:: Task details ::
Please copy each line of the records below that holds the word "quando".

BEGIN Exercise data

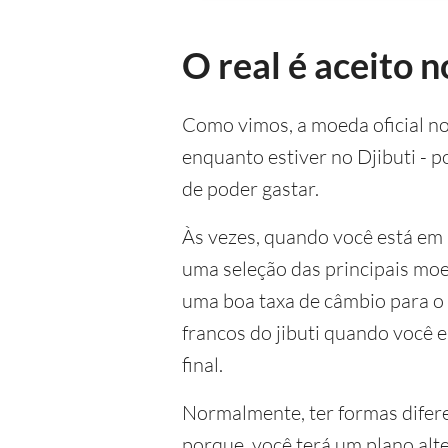
O real é aceito n
Como vimos, a moeda oficial no 
enquanto estiver no Djibuti - p
de poder gastar.
Às vezes, quando você está em
uma seleção das principais moe
uma boa taxa de câmbio para o 
francos do jibuti quando você 
final.
Normalmente, ter formas diferen
porque, você terá um plano alt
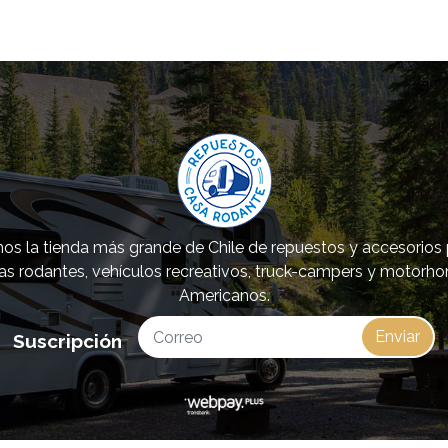
s la tienda más grande de Chile de repuestos y accesorios
as rodantes, vehículos recreativos, truck-campers y motorh
Americanos.
Enviar
Suscripción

END Exercise data

:: Written response ::
Às vezes, quando você está em
francos do jibuti quando você 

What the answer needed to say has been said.